Bear that in mind, I think I was pushing a bit too hard at times – just give in a little to it, you’re not actually giving in, you are actually helping yourself to rest and heal. Hindsight and all that…
Today was the first time I looked in the mirror. It could have been worse with a scar and I can’t help you with that – I looked at myself and my left side of my face was puffy, my left side of my lip was slanting to the ground as if I had been struck by a stroke, my nose was bloody in my left nostril and I generally looked pretty rough. I didn’t cry or anything – it wasn’t that bad for me. Been used to looking back at ugly for many years anyway!
I did sound awful though – I spoke quite badly – but this was due to the healing plate in my mouth and the numbness of my left cheek and lip. I can’t ready you for how the healing plate will feel, it is something that you will deal with yourself – but if you deal with it badly, let me say now, it becomes INCREDIBLY normal, I think I can promise this one thing, it will be ok! Just remember that, it won’t come quickly, it will take a few weeks – but it will be ok! And each day that passes, you are one step closer to feeling normal and one step further from feeling awkward and uncomfortable.

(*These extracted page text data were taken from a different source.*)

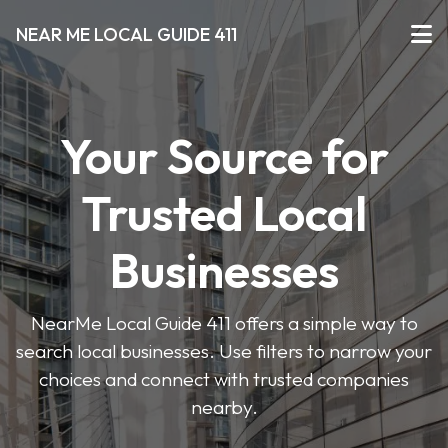
NEAR ME LOCAL GUIDE 411
Your Source for
Trusted Local
Businesses
NearMe Local Guide 411 offers a simple way to
search local businesses. Use filters to narrow your
choices and connect with trusted companies
nearby.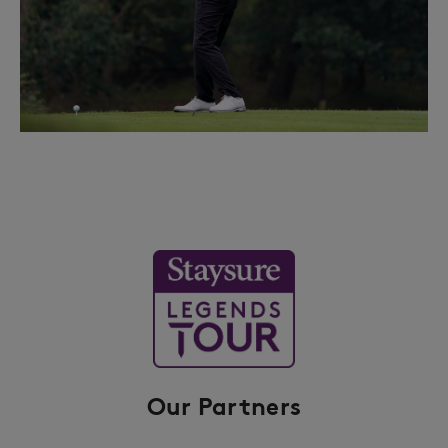
Our Partners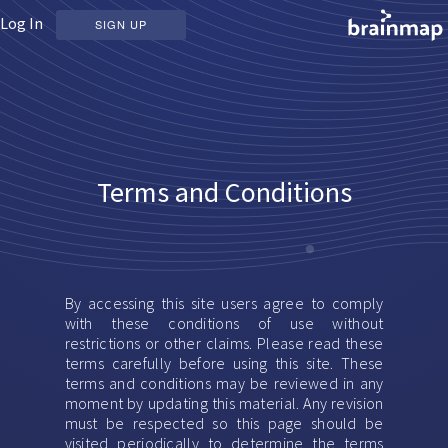
Log In
SIGN UP
Terms and Conditions
By accessing this site users agree to comply
with these conditions of use without
restrictions or other claims. Please read these
terms carefully before using this site. These
terms and conditions may be reviewed in any
moment by updating this material. Any revision
must be respected so this page should be
visited periodically to determine the terms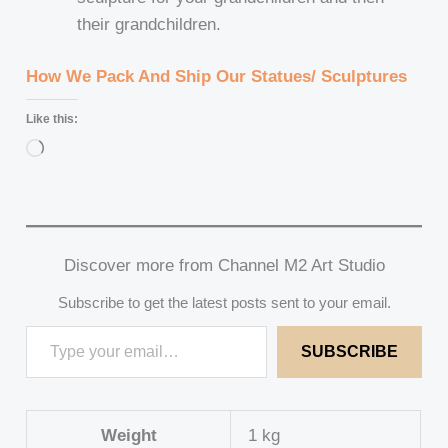
their grandchildren.
How We Pack And Ship Our Statues/ Sculptures
Like this:
Loading…
Discover more from Channel M2 Art Studio
Subscribe to get the latest posts sent to your email.
SUBSCRIBE
Weight
1 kg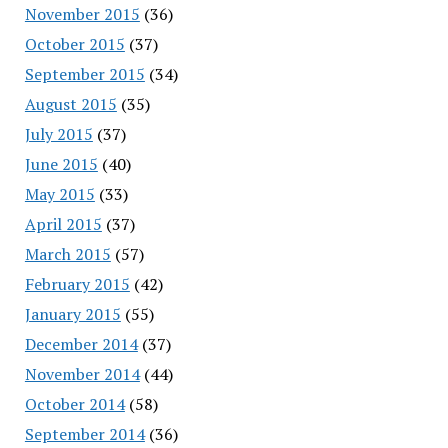
November 2015
(36)
October 2015
(37)
September 2015
(34)
August 2015
(35)
July 2015
(37)
June 2015
(40)
May 2015
(33)
April 2015
(37)
March 2015
(57)
February 2015
(42)
January 2015
(55)
December 2014
(37)
November 2014
(44)
October 2014
(58)
September 2014
(36)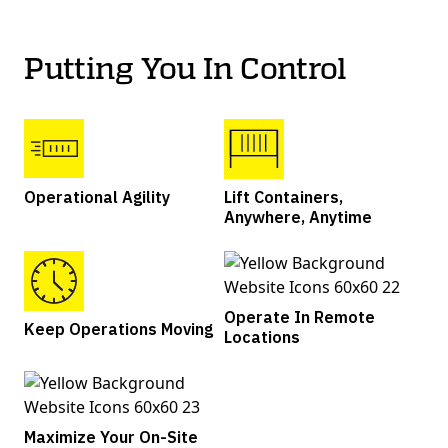
Putting You In Control
Operational Agility
Lift Containers,
Anywhere, Anytime
Operate In Remote
Keep Operations Moving
Locations
Maximize Your On-Site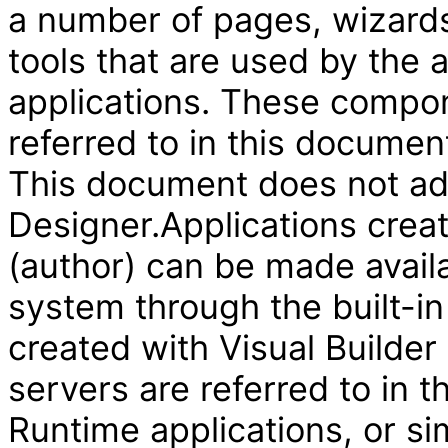
a number of pages, wizard
tools that are used by the
applications. These compon
referred to in this document
This document does not add
Designer.Applications creat
(author) can be made availa
system through the built-in
created with Visual Builder
servers are referred to in 
Runtime applications, or si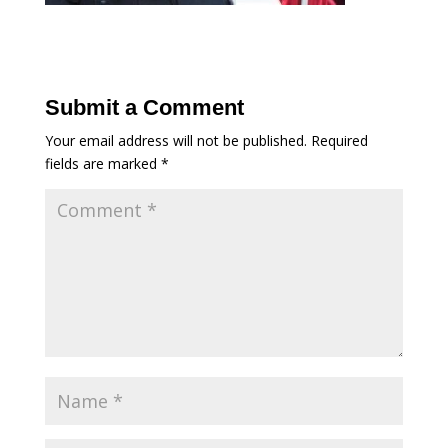
Submit a Comment
Your email address will not be published.
Required
fields are marked
*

Anyway, it felt like I had taken the sole out of my shoe, used the heal portion of it (the thick end) and jammed it up into my mouth. If you can imagine that, then you will know that your tongue has much less room to move and as such things don’t sound right and by goodness it certainly didn’t feel right.
Swallowing was also tricky, not a problem, not scary just a little tricky. I sort of had to work up to swallowing, then swallow… hard to describe – again, nothing scary.
Taking sips of water was difficult – but manageable – eating, well you won’t feel like it anyway, but if you did, I reckon it might be too difficult.
Also at this point I had trismus (lock jaw) – my mouth would open to perhaps 1 – 1.5cm from bottom of top teeth to top of bottom teeth. I didn’t really pay this much attention as I wasn’t in need of getting anything into my mouth – so if this is the case for you, ignore it and deal with that in a few days or a week from now.